先という事で、交剣知愛@MIXの剣友に熊の考えを書いた物です。

先について、こんな逸話が残っています。

京都の武専の先生をなされていた、佐藤忠三範士九段が武専の教本を、まとめる仕事をされた時、助手の方に言われたそうです。

「本当は先の一字何だけれども、昔から本には、先の先、先、後の先と書いてあるので、そう書いておきなさい」と言われたというのです。

つまり、佐藤先生は、全てが先だと仰っておられる訳です。

その先の状態で、相手が打とうとする兆しの前に、自ら出て打つのが先の先。
つまり自分からの攻撃ですね。攻めて面、払って面、など仕掛け技ですね。

相手が打って来る所に先んじて打って勝つのが先=出小手、出鼻面、抜き胴、など。相手の技の起こりの隙を突くのが先。

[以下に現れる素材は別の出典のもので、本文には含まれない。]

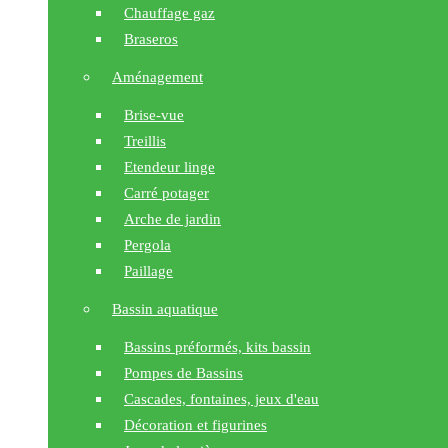
Chauffage gaz
Braseros
Aménagement
Brise-vue
Treillis
Etendeur linge
Carré potager
Arche de jardin
Pergola
Paillage
Bassin aquatique
Bassins préformés, kits bassin
Pompes de Bassins
Cascades, fontaines, jeux d'eau
Décoration et figurines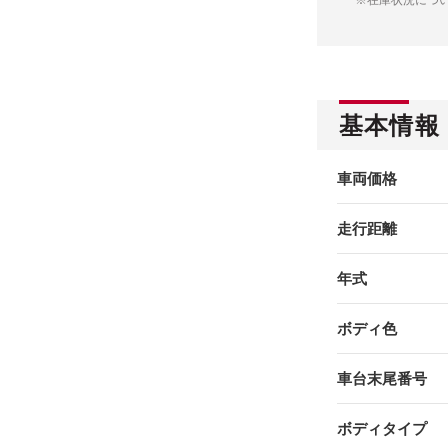
基本情報
車両価格
走行距離
年式
ボディ色
車台末尾番号
ボディタイプ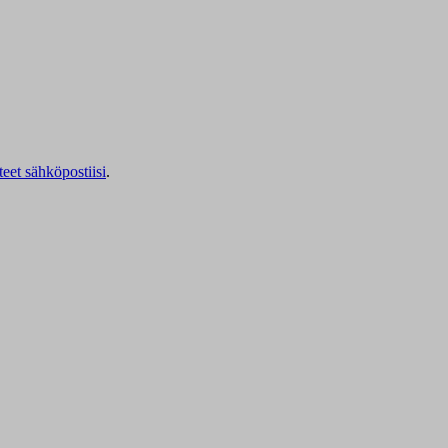
teet sähköpostiisi
.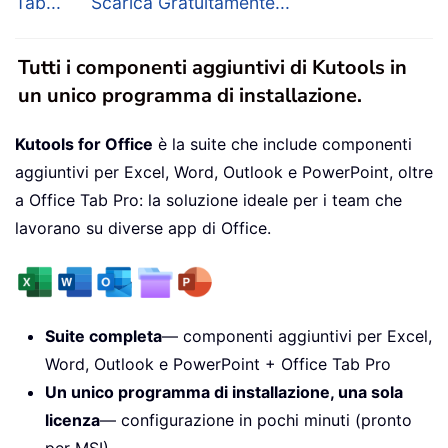
Tab...
Scarica Gratuitamente...
Tutti i componenti aggiuntivi di Kutools in
un unico programma di installazione.
Kutools for Office
è la suite che include componenti
aggiuntivi per Excel, Word, Outlook e PowerPoint, oltre
a Office Tab Pro: la soluzione ideale per i team che
lavorano su diverse app di Office.
Suite completa
— componenti aggiuntivi per Excel,
Word, Outlook e PowerPoint + Office Tab Pro
Un unico programma di installazione, una sola
licenza
— configurazione in pochi minuti (pronto
per MSI)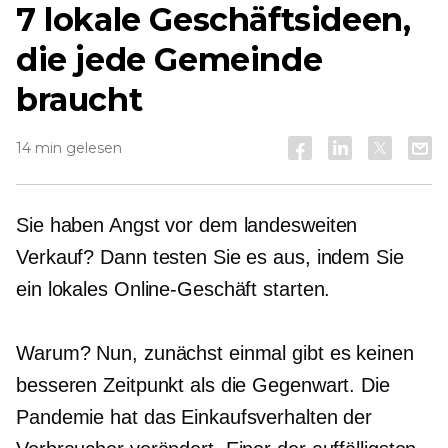
7 lokale Geschäftsideen,
die jede Gemeinde
braucht
14 min gelesen
Sie haben Angst vor dem landesweiten
Verkauf? Dann testen Sie es aus, indem Sie
ein lokales Online-Geschäft starten.
Warum? Nun, zunächst einmal gibt es keinen
besseren Zeitpunkt als die Gegenwart. Die
Pandemie hat das Einkaufsverhalten der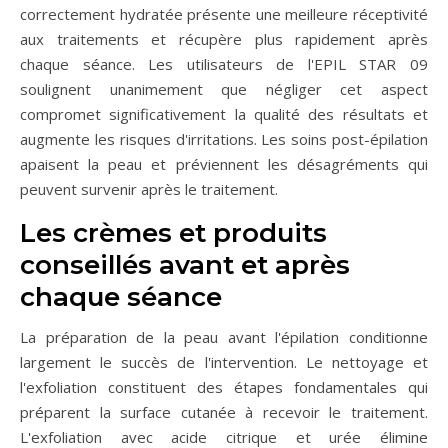
correctement hydratée présente une meilleure réceptivité
aux traitements et récupère plus rapidement après
chaque séance. Les utilisateurs de l'EPIL STAR 09
soulignent unanimement que négliger cet aspect
compromet significativement la qualité des résultats et
augmente les risques d'irritations. Les soins post-épilation
apaisent la peau et préviennent les désagréments qui
peuvent survenir après le traitement.
Les crèmes et produits
conseillés avant et après
chaque séance
La préparation de la peau avant l'épilation conditionne
largement le succès de l'intervention. Le nettoyage et
l'exfoliation constituent des étapes fondamentales qui
préparent la surface cutanée à recevoir le traitement.
L'exfoliation avec acide citrique et urée élimine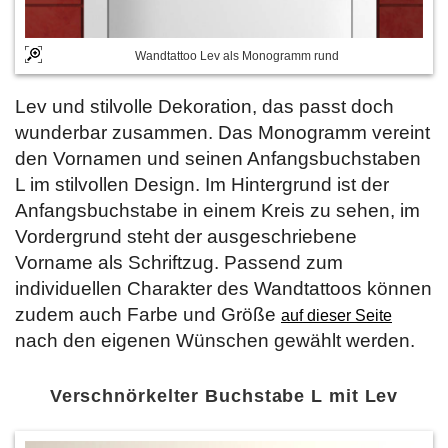
Wandtattoo Lev als Monogramm rund
Lev und stilvolle Dekoration, das passt doch
wunderbar zusammen. Das Monogramm vereint
den Vornamen und seinen Anfangsbuchstaben
L im stilvollen Design. Im Hintergrund ist der
Anfangsbuchstabe in einem Kreis zu sehen, im
Vordergrund steht der ausgeschriebene
Vorname als Schriftzug. Passend zum
individuellen Charakter des Wandtattoos können
zudem auch Farbe und Größe
auf dieser Seite
nach den eigenen Wünschen gewählt werden.
Verschnörkelter Buchstabe L mit Lev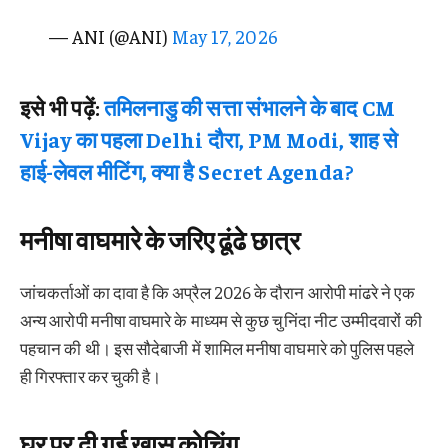
— ANI (@ANI)
May 17, 2026
इसे भी पढ़ें:
तमिलनाडु की सत्ता संभालने के बाद CM
Vijay का पहला Delhi दौरा, PM Modi, शाह से
हाई-लेवल मीटिंग, क्या है Secret Agenda?
मनीषा वाघमारे के जरिए ढूंढे छात्र
जांचकर्ताओं का दावा है कि अप्रैल 2026 के दौरान आरोपी मांढरे ने एक
अन्य आरोपी मनीषा वाघमारे के माध्यम से कुछ चुनिंदा नीट उम्मीदवारों की
पहचान की थी। इस सौदेबाजी में शामिल मनीषा वाघमारे को पुलिस पहले
ही गिरफ्तार कर चुकी है।
घर पर दी गई खास कोचिंग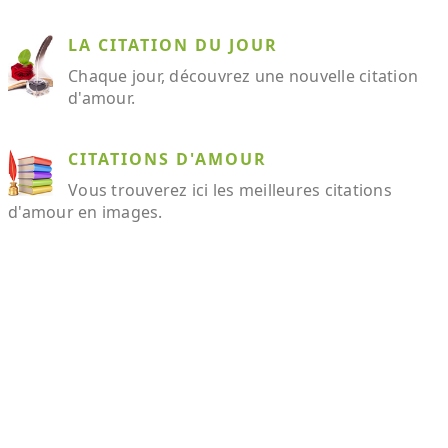
LA CITATION DU JOUR
Chaque jour, découvrez une nouvelle citation
d'amour.
CITATIONS D'AMOUR
Vous trouverez ici les meilleures citations
d'amour en images.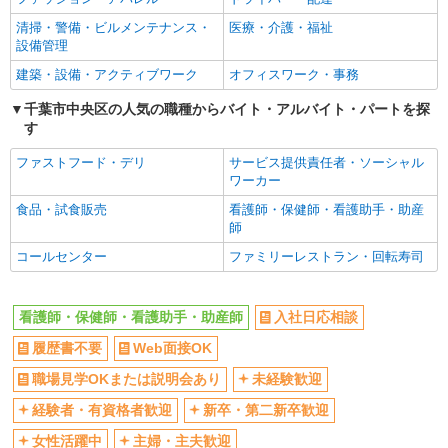
有料老人ホームでの夜専看護師
Web面接OK
職場見学OKまたは説明会あり
1夜勤：26,000円
清掃・警備・ビルメンテナンス・
医療・介護・福祉
未経験歓迎
経験者・有資格者歓迎
設備管理
千葉県千葉市中央区
新卒・第二新卒歓迎
女性活躍中
建築・設備・アクティブワーク
オフィスワーク・事務
詳細を見る
キープ
主婦・主夫歓迎
フリーター歓迎
千葉市中央区の人気の職種からバイト・アルバイト・パートを探
す
学歴不問
ブランクOK
職業紹介
ミドル（40代～）活躍中
エルダー（50代～）活躍中
株式会社kotrio /●SW-S-2080108
ファストフード・デリ
サービス提供責任者・ソーシャル
ワーカー
蘇我駅近く☆病院での看護助手♪週3日OKのパ
シニア（60代～）活躍中
昇給あり
ートSTAFF◎
食品・試食販売
看護師・保健師・看護助手・助産
週払い
週2～3日勤務OK
師
時給1550円〜2312円 ＜交通費全支給(ガソリ
10時～勤務OK
16時前退社OK
ン代含む)＞
コールセンター
ファミリーレストラン・回転寿司
千葉市中央区
時間や曜日が選べる・シフト自由
深夜
禁煙・分煙
残業ほぼなし
詳細を見る
看護師・保健師・看護助手・助産師
キープ
入社日応相談
転勤なし
登録制
履歴書不要
Web面接OK
交通費支給
社会保険あり
派遣社員
職場見学OKまたは説明会あり
未経験歓迎
株式会社トラストグロース 新宿本社 第1営業部
社割・特典あり
研修制度あり
有料老人ホームでの看護師
経験者・有資格者歓迎
新卒・第二新卒歓迎
資格取得支援制度あり
時給：2300円〜 ※資格や経験などによる
女性活躍中
主婦・主夫歓迎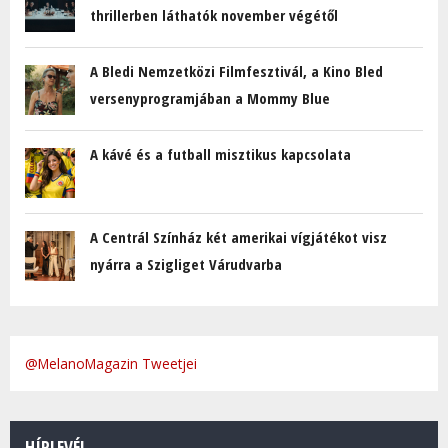
thrillerben láthatók november végétől
A Bledi Nemzetközi Filmfesztivál, a Kino Bled
versenyprogramjában a Mommy Blue
A kávé és a futball misztikus kapcsolata
A Centrál Színház két amerikai vígjátékot visz
nyárra a Szigliget Várudvarba
@MelanoMagazin Tweetjei
HÍRLEVÉL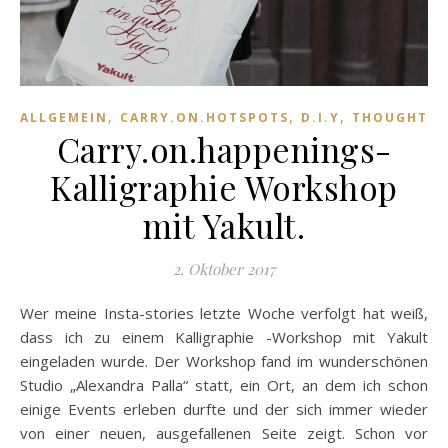
,
,
,
ALLGEMEIN
CARRY.ON.HOTSPOTS
D.I.Y
THOUGHTS.
Carry.on.happenings-
Kalligraphie Workshop
mit Yakult.
2. Oktober 2017
Wer meine Insta-stories letzte Woche verfolgt hat weiß,
dass ich zu einem Kalligraphie -Workshop mit Yakult
eingeladen wurde. Der Workshop fand im wunderschönen
Studio „Alexandra Palla“ statt, ein Ort, an dem ich schon
einige Events erleben durfte und der sich immer wieder
von einer neuen, ausgefallenen Seite zeigt. Schon vor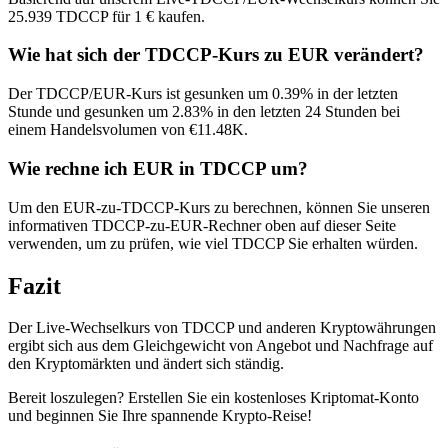
25.939 TDCCP für 1 € kaufen.
Wie hat sich der TDCCP-Kurs zu EUR verändert?
Der TDCCP/EUR-Kurs ist gesunken um 0.39% in der letzten
Stunde und gesunken um 2.83% in den letzten 24 Stunden bei
einem Handelsvolumen von €11.48K.
Wie rechne ich EUR in TDCCP um?
Um den EUR-zu-TDCCP-Kurs zu berechnen, können Sie unseren
informativen TDCCP-zu-EUR-Rechner oben auf dieser Seite
verwenden, um zu prüfen, wie viel TDCCP Sie erhalten würden.
Fazit
Der Live-Wechselkurs von TDCCP und anderen Kryptowährungen
ergibt sich aus dem Gleichgewicht von Angebot und Nachfrage auf
den Kryptomärkten und ändert sich ständig.
Bereit loszulegen? Erstellen Sie ein kostenloses Kriptomat-Konto
und beginnen Sie Ihre spannende Krypto-Reise!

それで相手が打ってきたのを返して打つのが後の先、になるわけです。刷り上げ技、応じ技、返し技等ですね。

ですから、自ら先に打つか、相手が出てくる処を打つか、相手を引き出して後に打つか、打つ機会の見た目の現象で三つに分けられていますが、全て先が元になっていて、始めて功を奏するわけです。

つまり、先とは何時でも打てる。攻めの状態の持続だと言う事です。

先とは、何時でも打てる状態である事が先ず第一。攻めきっているのが先。ですから、打つ事其の物では無いのだと思うのです。その結果打つ事に繋がる。

攻めている結果その状況に応じて打突が出る。そのことが先になる。

若し、先を取る、と言うことの理解が難しいと感じられたとすれば、其れは攻めが充分に働いていないと言う事に他成りません。

お相手を攻めきっていなかった。攻めて追い込んだ状況に出来なかった。と言う事だと思います。

こんな極端な指導をされる先生が居られるくらいです。この言葉も中々味があります。

「先先の先は後の先である」此れも同じ意味だと解釈できます。

攻めきっているからこそ、相手が引き出せて、後の業も生きる、と解釈できる訳です。先の先も、後の先も一緒だよ、と言うことです。